- [Problem statement]:
Please report how many lines in these records contain the string "vârf", and give nothing besides the number.

- [Records shown]:
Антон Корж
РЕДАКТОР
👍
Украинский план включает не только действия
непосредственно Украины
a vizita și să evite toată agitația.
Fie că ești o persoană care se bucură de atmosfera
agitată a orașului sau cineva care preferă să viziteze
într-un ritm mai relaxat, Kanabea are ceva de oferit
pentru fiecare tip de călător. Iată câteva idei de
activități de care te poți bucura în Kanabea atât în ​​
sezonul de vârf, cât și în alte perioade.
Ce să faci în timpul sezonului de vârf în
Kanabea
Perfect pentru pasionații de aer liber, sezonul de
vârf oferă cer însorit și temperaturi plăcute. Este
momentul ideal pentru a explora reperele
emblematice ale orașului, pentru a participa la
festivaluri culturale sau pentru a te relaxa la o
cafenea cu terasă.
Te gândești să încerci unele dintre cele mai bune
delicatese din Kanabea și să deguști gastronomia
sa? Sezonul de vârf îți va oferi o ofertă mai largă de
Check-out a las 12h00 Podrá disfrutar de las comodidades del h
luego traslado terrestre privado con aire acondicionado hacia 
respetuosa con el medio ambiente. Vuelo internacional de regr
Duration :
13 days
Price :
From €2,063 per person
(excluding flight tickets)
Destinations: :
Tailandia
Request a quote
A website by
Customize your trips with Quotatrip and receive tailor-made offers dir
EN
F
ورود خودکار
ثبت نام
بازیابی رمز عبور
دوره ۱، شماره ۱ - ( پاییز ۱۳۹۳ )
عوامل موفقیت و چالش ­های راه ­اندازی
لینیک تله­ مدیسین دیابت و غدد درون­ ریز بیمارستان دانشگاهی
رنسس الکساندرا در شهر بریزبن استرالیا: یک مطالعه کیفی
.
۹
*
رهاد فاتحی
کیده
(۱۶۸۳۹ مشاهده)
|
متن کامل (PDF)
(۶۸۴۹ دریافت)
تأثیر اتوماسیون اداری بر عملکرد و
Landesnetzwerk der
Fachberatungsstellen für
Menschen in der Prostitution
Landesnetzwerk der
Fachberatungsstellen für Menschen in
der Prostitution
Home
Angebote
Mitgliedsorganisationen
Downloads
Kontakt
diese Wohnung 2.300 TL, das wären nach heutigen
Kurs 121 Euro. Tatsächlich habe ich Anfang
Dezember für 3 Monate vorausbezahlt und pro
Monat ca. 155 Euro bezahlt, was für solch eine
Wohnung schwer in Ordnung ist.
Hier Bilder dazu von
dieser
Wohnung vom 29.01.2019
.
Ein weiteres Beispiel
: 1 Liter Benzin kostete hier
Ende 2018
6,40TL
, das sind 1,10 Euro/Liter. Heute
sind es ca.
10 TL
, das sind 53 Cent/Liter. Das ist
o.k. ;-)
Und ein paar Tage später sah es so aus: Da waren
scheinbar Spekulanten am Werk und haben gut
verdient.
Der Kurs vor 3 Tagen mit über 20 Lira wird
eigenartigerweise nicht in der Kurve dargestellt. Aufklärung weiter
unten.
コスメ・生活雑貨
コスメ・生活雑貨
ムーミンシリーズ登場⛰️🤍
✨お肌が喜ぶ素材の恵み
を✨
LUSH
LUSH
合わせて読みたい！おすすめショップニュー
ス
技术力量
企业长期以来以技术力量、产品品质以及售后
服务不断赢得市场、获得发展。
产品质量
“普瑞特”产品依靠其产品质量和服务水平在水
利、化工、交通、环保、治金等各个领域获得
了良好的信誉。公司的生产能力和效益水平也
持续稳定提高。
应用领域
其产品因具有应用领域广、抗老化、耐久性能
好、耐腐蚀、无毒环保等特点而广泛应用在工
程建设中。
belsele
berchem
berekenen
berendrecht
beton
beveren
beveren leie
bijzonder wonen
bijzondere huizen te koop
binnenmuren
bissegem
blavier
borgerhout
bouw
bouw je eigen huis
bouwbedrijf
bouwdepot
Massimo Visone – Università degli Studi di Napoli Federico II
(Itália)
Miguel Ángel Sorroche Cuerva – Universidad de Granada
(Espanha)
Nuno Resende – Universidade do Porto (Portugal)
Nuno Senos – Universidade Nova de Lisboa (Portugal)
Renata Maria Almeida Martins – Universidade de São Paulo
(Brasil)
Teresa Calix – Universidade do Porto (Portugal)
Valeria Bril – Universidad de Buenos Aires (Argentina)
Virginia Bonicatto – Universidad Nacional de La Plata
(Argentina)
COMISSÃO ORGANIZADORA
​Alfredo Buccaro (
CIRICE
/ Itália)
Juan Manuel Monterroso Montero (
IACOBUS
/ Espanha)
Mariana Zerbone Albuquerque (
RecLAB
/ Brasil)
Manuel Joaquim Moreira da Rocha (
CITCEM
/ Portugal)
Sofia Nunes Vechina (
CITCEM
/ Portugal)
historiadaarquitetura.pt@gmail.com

* * *

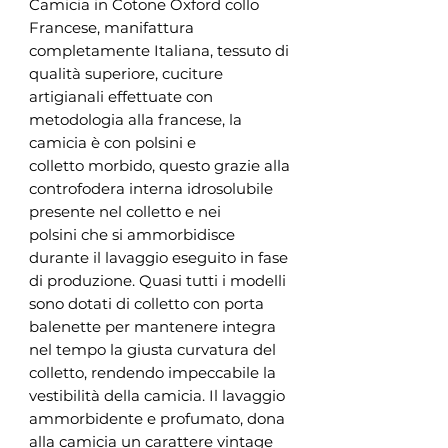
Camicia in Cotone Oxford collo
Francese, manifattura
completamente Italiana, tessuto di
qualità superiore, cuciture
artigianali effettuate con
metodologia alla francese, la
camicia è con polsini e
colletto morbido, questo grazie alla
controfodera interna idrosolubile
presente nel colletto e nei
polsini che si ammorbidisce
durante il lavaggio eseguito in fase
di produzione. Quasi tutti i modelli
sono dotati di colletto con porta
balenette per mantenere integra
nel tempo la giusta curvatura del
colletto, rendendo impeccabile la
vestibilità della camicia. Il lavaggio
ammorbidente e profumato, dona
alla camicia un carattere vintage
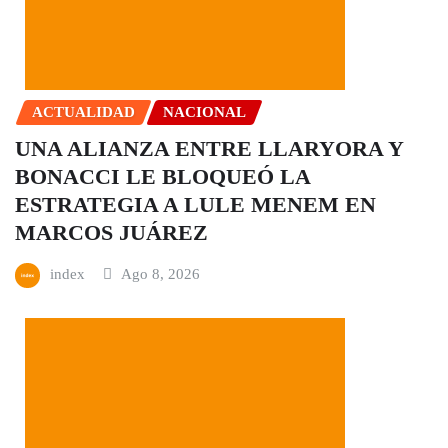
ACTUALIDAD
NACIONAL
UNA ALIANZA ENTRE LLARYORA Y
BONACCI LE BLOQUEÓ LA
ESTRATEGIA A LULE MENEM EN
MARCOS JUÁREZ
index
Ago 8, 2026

---

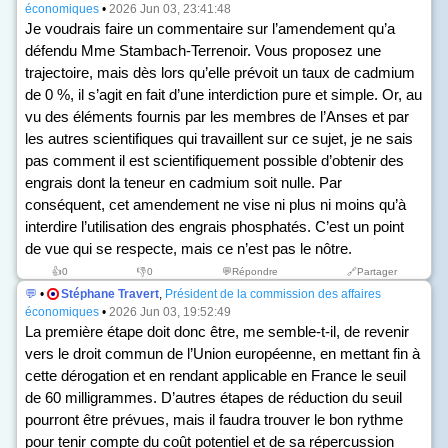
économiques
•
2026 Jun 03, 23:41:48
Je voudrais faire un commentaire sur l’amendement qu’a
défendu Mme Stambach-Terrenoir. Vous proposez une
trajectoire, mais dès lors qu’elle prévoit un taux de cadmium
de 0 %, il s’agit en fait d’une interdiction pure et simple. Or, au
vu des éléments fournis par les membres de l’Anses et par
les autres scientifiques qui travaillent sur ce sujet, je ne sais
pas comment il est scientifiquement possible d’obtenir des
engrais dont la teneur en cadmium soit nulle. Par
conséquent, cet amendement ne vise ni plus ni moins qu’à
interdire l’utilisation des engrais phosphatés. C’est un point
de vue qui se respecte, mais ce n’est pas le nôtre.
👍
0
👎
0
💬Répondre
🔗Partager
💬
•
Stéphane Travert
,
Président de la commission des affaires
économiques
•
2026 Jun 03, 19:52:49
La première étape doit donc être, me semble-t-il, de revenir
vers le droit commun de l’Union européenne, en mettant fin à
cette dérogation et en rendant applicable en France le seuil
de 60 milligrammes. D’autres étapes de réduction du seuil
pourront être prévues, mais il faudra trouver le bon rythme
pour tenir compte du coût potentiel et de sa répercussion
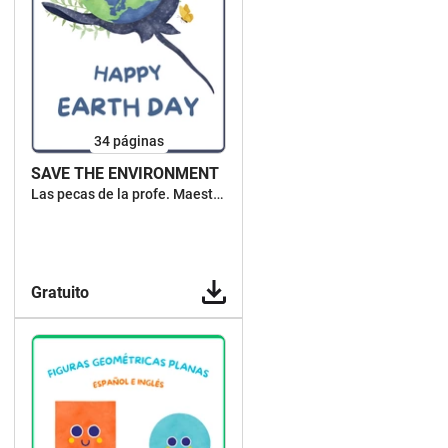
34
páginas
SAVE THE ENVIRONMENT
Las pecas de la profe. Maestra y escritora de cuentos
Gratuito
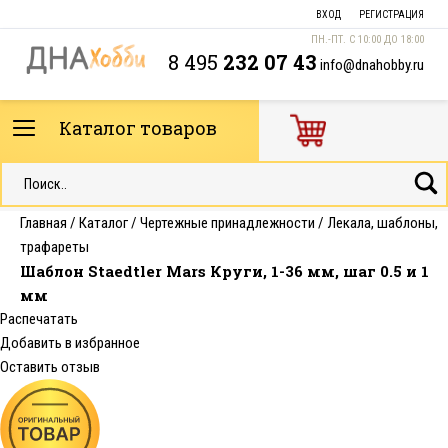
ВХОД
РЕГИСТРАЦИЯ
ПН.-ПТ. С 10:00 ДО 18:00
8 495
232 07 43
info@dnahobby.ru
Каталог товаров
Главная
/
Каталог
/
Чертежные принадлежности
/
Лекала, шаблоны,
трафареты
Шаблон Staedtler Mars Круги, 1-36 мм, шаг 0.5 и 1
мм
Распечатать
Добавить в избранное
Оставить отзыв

- [Result of the task]:
4